それは高等学校を卒業していない者が、高等学校を卒業した者と同等以上の学力があるかどうかを認定するための試験である。


この家を出て、働く場所を色々探していて、この資格を取った方がいいと判断した。高卒認定試験は、文部科学省が実施している試験で、れっきとした国家試験である。試験は年に2回ある。次は8月なので4ヶ月後だ。高校には2年生の3学期の途中まで行っていたので、試験の範囲は大体学習した所だった。いうことで、まだ未学習の範囲、そして苦手な理系科目を勉強する為今不破さんと本屋に来ていた。
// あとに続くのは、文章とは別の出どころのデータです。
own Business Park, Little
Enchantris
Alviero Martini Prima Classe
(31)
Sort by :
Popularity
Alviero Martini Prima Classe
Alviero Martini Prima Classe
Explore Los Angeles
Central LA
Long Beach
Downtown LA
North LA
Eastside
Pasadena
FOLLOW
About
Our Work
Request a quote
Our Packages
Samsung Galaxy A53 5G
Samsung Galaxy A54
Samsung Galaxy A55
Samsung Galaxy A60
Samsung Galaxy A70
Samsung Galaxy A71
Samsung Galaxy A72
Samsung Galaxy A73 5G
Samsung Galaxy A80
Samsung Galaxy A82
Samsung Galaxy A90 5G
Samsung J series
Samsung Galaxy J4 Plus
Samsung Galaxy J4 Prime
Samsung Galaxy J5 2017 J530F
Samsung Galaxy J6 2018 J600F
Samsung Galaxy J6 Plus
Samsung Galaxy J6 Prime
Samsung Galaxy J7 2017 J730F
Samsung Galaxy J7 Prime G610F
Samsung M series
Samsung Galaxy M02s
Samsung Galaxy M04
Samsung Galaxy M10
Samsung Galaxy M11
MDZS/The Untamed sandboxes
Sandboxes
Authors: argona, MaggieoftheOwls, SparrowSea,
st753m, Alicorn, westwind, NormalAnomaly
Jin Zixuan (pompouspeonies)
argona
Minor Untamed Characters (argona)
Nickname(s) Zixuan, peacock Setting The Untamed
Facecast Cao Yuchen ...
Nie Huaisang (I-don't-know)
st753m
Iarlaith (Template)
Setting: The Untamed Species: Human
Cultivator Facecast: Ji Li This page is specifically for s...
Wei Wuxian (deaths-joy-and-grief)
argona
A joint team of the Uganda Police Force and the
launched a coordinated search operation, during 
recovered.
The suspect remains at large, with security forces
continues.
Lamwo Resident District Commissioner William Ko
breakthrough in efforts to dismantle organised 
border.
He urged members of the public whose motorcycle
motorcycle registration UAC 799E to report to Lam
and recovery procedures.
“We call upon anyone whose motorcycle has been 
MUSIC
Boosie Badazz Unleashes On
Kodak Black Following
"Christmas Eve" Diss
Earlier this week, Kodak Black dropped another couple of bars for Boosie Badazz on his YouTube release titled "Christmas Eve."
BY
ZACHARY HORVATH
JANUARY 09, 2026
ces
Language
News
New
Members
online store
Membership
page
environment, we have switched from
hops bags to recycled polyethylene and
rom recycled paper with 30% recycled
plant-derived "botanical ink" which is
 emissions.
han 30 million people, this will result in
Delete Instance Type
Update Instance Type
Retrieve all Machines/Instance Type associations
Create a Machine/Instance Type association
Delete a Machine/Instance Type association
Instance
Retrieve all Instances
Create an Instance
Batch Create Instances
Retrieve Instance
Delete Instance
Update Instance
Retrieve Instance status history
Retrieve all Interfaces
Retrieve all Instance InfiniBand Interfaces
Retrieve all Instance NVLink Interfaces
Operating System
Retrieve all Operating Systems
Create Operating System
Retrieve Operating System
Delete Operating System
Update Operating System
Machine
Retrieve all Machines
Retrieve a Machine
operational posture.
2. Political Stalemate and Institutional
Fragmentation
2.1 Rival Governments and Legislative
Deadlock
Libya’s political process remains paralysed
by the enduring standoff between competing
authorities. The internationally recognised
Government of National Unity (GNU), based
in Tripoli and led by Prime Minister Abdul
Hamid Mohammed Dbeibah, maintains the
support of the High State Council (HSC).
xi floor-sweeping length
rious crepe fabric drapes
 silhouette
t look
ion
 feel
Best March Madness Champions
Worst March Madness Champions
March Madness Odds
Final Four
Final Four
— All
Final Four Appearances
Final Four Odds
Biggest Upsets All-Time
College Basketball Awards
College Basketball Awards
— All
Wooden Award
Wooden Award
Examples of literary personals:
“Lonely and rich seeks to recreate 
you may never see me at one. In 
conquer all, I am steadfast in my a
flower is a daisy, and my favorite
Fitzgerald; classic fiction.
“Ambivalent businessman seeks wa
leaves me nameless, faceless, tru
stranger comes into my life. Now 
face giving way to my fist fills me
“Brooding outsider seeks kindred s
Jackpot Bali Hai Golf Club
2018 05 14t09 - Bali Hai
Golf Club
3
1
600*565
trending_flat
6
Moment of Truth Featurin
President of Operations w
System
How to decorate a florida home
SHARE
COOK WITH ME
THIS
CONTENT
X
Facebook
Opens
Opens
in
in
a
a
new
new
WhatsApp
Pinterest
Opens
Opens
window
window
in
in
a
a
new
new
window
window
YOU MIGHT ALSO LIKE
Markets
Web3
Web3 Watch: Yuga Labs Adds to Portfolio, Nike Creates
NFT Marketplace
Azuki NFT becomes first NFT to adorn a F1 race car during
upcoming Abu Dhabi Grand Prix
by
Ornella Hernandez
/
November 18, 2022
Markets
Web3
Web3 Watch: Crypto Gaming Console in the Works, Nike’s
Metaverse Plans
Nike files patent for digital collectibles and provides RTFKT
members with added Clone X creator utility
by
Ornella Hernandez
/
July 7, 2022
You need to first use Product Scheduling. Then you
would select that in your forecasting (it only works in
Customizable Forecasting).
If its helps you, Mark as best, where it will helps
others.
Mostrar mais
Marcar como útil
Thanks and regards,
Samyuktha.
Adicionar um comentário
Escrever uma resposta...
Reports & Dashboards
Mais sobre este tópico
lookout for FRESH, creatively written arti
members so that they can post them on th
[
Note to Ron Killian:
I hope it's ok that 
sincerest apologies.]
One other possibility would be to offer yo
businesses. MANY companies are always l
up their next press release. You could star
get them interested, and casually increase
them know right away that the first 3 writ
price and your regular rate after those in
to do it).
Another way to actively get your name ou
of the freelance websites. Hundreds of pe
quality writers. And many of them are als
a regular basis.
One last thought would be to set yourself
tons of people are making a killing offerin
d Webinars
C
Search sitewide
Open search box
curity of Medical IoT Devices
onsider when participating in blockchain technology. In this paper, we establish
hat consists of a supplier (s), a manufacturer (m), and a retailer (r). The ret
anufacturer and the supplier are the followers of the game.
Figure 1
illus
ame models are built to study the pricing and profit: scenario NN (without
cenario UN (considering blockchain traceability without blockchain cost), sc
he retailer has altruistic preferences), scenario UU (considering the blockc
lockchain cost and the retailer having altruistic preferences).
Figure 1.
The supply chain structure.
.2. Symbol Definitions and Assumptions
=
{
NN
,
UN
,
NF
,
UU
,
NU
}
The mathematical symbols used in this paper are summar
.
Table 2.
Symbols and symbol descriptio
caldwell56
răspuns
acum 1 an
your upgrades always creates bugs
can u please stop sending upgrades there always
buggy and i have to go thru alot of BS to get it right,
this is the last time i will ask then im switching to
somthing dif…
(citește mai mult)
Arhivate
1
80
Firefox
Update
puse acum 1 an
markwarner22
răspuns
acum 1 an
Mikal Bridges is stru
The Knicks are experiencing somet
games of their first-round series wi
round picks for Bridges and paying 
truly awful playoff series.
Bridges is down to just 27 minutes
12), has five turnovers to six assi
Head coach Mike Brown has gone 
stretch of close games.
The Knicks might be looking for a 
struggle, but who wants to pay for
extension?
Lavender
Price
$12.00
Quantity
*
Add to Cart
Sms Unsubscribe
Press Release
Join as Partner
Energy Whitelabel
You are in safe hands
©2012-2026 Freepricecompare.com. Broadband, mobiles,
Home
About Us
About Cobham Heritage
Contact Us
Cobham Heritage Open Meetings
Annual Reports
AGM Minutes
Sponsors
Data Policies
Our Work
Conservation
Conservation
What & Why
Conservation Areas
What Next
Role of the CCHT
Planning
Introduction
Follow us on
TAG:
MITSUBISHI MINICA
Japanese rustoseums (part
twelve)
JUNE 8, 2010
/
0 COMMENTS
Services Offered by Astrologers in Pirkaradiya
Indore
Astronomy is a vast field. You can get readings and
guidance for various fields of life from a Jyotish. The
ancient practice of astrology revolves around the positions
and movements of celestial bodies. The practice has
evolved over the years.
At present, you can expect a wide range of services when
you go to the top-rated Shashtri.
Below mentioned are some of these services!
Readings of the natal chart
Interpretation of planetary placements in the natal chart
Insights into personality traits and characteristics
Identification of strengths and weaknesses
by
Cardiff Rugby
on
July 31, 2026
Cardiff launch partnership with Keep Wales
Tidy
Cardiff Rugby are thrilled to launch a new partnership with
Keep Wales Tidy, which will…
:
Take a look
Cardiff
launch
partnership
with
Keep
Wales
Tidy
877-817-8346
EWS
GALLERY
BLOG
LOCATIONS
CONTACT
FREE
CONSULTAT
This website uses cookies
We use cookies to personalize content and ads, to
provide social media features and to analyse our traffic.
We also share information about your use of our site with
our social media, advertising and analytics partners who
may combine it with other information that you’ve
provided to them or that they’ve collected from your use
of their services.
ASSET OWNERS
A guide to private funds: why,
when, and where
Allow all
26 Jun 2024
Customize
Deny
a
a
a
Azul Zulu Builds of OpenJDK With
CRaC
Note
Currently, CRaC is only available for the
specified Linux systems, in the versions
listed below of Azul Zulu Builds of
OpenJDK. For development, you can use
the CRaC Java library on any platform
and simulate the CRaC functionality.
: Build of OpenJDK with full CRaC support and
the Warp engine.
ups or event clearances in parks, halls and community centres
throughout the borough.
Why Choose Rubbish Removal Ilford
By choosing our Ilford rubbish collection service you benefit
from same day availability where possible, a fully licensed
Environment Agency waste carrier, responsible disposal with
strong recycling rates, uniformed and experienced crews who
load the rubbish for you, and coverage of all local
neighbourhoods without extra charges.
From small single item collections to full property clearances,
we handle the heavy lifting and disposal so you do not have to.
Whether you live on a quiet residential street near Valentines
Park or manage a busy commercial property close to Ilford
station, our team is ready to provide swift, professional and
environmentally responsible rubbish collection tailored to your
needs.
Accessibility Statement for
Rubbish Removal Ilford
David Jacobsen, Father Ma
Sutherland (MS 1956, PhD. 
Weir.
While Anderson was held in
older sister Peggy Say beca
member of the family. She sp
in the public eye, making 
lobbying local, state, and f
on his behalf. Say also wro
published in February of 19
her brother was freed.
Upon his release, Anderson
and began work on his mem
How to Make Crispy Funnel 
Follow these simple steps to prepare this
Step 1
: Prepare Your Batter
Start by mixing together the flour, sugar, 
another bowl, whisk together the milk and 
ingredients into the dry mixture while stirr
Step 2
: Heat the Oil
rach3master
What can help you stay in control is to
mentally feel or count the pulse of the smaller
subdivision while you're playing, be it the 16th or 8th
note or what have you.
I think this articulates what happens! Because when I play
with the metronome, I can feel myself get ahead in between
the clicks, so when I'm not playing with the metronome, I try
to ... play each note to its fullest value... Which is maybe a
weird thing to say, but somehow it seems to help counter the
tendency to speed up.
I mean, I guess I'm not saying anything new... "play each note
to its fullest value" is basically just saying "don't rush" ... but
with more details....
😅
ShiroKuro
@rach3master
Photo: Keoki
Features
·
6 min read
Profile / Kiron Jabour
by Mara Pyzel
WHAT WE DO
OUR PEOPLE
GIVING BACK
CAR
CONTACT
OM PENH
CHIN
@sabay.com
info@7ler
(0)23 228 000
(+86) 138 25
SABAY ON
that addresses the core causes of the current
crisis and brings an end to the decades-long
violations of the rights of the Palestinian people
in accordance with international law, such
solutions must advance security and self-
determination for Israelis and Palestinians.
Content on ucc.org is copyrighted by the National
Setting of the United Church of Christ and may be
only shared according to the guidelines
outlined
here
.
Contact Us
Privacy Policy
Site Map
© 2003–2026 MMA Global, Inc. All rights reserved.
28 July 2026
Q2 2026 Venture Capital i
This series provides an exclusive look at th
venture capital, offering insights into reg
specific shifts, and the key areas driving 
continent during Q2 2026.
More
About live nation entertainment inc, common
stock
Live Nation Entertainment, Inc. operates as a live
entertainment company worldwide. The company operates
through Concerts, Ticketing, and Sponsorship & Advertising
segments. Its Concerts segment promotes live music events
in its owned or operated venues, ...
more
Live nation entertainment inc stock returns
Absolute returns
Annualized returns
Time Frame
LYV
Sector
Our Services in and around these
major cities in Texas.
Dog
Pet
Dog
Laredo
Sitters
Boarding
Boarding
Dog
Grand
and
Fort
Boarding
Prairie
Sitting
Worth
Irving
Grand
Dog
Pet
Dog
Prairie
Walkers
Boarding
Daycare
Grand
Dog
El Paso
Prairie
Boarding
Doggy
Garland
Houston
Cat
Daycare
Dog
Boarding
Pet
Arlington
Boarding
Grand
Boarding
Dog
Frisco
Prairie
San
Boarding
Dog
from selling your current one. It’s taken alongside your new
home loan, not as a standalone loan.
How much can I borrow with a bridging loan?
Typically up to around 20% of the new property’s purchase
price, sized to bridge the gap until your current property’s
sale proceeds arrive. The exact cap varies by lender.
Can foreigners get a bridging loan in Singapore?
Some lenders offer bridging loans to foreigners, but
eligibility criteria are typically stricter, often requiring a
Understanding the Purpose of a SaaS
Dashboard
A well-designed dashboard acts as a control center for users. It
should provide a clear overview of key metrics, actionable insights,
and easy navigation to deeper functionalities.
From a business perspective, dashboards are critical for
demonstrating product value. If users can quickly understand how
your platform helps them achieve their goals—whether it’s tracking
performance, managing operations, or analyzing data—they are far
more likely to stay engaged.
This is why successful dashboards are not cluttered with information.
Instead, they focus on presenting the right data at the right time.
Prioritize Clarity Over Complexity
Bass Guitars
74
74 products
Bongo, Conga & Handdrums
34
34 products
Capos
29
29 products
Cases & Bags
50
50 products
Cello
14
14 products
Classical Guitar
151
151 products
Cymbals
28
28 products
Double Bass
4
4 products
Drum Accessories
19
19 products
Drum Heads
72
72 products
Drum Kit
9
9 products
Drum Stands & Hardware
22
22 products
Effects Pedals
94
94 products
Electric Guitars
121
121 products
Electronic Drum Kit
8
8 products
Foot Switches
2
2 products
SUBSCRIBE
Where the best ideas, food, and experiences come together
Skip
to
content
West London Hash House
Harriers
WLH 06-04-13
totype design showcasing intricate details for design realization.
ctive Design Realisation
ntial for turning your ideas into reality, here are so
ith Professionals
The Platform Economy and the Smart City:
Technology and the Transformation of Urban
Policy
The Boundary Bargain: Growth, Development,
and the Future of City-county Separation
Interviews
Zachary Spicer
不破さんは大学を出ているそうなのでオススメの勉強法を聞いたが、聞く相手間違ってない?と言われた。


「んや、でもそうか。聞く相手俺と明那しかおらんか。Aちゃん、たしか理系科目が苦手なんよな?」
「はい、文理選択でも理系が無理すぎて文系に逃げたんですよ。」
「たしか明那理系だった気するけどな。明那に勉強教えて貰えるか聞いてみるか」


それから本屋で参考書や、問題集などを買い、その後に1週間分の食料をスーパーに買いに行った。


「不破さん、あんまり飲むと体に良くないですよ。」
「これないと元気出んのよなぁ。しゃーないしゃーない。」


ドリンクコーナーで止まって何にしようかとキョロキョロする不破さんに声をかけると、不破さんは笑いながらそう言ってエナジードリンクを何本もカゴの中に入れる。ほとんど毎日飲んでるし、いつか絶対に体に不調が出る。止めたいのは山々だが、こうやって毎回すり抜けられる。私はこれ以上は立場的に言えないし、困ったものである。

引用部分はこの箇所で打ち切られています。